■ **Exercise brief**: Scan the entries and state how many lines contain "facile". Write no other text.

─── Source data

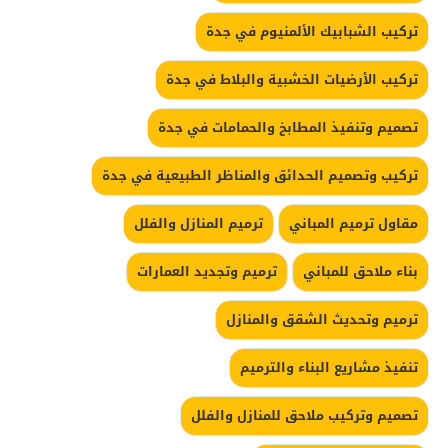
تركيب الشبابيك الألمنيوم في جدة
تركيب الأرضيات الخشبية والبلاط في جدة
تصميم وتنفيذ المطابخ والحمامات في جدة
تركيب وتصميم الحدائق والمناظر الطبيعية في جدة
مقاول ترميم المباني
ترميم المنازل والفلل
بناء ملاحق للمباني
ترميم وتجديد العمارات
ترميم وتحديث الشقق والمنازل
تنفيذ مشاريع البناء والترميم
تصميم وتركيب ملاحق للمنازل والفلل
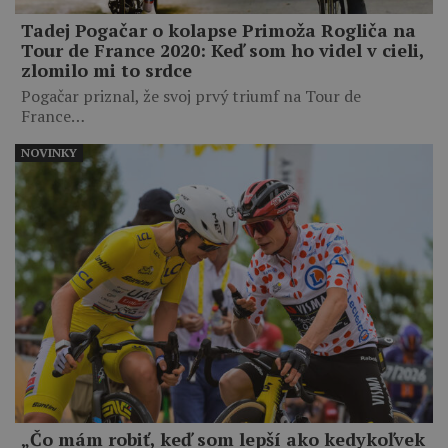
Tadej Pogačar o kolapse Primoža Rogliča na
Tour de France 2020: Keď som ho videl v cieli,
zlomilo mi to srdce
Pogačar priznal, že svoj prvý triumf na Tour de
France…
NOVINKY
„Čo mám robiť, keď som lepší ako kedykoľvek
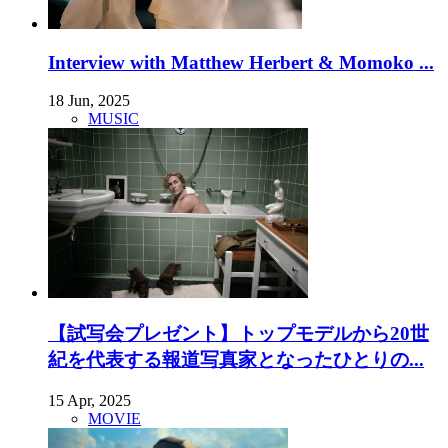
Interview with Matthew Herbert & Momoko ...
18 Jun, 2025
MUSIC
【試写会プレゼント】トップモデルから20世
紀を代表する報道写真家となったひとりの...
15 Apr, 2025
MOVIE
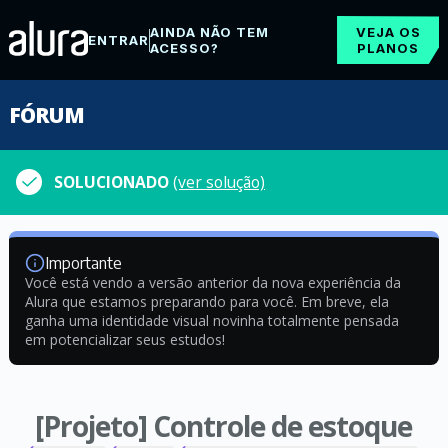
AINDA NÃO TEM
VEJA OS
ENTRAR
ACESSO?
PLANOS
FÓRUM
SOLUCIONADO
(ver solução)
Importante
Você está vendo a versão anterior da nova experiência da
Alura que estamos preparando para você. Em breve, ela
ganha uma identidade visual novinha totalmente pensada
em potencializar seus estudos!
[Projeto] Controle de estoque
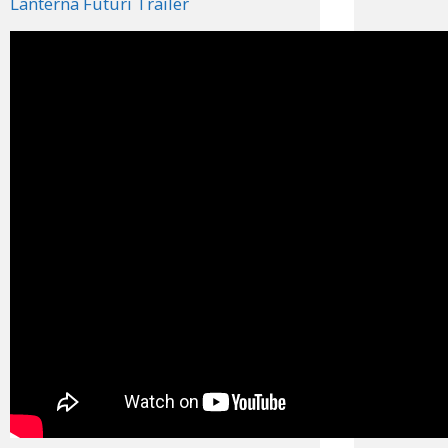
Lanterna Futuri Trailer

──────
─── Source data

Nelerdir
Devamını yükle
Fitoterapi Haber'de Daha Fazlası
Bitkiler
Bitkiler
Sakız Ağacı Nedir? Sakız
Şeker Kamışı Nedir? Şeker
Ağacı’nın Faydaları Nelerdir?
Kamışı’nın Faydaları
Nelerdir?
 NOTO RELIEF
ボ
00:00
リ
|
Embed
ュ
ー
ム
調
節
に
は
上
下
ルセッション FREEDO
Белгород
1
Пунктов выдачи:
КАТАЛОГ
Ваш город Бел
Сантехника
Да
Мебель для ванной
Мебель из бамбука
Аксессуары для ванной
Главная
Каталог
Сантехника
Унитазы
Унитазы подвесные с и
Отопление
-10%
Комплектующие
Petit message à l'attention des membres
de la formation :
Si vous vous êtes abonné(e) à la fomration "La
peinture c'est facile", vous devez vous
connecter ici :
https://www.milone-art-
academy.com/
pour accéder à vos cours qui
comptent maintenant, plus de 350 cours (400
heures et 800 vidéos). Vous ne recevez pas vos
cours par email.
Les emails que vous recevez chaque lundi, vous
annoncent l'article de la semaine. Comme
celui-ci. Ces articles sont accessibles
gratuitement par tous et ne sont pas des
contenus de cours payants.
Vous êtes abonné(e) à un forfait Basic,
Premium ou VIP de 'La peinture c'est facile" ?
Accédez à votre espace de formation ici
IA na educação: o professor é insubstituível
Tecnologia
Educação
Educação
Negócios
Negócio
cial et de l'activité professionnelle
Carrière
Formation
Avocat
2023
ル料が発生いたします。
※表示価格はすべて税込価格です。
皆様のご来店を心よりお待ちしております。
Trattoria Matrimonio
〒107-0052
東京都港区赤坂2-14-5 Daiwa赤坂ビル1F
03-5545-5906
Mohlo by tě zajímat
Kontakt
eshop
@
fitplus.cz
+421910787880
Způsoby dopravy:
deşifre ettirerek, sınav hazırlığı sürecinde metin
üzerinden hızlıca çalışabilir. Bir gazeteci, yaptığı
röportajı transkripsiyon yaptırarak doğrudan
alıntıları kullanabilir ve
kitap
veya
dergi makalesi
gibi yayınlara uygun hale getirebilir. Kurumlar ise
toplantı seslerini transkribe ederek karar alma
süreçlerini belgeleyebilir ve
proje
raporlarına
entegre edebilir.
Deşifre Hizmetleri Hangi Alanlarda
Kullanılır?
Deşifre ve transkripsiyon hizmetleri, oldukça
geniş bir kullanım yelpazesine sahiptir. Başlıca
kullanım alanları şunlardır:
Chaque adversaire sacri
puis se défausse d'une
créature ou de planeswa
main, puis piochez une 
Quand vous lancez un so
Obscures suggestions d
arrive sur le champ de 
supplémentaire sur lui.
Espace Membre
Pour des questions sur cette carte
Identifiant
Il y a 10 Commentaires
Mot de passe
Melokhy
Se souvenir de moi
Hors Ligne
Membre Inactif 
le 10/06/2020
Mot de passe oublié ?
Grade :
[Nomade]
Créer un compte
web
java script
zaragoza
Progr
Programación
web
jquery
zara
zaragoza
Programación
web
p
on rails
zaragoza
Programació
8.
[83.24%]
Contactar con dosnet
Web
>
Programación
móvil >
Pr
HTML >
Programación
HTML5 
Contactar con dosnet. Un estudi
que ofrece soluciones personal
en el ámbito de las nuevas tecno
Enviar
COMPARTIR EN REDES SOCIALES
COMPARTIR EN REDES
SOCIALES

──────
─── Source data

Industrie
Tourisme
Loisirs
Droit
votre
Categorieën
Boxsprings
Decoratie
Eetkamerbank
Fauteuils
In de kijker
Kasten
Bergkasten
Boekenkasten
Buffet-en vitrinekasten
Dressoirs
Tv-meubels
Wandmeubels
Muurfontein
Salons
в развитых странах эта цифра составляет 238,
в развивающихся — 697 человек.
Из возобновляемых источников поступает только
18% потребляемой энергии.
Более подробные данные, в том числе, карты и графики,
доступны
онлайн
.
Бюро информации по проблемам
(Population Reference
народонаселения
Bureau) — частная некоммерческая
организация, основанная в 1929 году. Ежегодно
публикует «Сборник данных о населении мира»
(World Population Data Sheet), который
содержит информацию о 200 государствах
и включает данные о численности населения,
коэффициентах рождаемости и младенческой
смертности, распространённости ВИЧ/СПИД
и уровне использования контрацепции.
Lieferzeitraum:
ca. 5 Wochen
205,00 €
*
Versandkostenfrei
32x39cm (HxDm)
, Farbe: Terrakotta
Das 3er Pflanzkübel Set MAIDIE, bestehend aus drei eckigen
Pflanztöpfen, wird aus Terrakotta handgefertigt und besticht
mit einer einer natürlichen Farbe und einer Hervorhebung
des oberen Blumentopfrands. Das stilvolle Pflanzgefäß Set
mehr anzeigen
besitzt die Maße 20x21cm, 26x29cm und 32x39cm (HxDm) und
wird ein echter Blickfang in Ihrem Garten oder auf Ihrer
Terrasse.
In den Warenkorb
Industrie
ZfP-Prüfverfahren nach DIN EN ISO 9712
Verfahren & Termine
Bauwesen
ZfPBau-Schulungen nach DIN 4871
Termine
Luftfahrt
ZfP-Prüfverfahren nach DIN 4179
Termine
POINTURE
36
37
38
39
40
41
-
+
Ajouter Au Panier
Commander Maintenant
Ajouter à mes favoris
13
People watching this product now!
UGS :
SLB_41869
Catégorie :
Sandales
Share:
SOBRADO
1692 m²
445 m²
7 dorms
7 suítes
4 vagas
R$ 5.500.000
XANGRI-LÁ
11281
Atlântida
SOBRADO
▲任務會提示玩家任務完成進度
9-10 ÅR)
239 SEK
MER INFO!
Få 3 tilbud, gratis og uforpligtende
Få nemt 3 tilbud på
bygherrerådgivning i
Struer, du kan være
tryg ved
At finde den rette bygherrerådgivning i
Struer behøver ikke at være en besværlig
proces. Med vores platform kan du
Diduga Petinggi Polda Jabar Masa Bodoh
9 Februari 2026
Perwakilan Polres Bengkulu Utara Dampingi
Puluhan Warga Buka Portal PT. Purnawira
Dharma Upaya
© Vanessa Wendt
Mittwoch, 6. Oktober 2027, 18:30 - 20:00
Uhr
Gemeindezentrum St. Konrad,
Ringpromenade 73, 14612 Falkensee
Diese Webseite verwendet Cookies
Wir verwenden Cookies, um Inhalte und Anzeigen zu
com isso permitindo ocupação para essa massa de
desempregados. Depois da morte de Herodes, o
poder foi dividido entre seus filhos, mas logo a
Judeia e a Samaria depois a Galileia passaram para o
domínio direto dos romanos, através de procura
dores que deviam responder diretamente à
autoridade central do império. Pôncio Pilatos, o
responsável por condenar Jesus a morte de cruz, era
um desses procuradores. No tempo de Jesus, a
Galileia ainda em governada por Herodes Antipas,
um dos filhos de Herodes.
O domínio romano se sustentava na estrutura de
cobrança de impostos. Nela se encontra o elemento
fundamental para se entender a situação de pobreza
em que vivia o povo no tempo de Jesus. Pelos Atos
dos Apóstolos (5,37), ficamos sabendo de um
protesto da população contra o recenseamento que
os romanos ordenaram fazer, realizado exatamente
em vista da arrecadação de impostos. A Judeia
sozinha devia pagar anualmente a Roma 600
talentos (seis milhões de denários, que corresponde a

──────

■ **Reply**: 2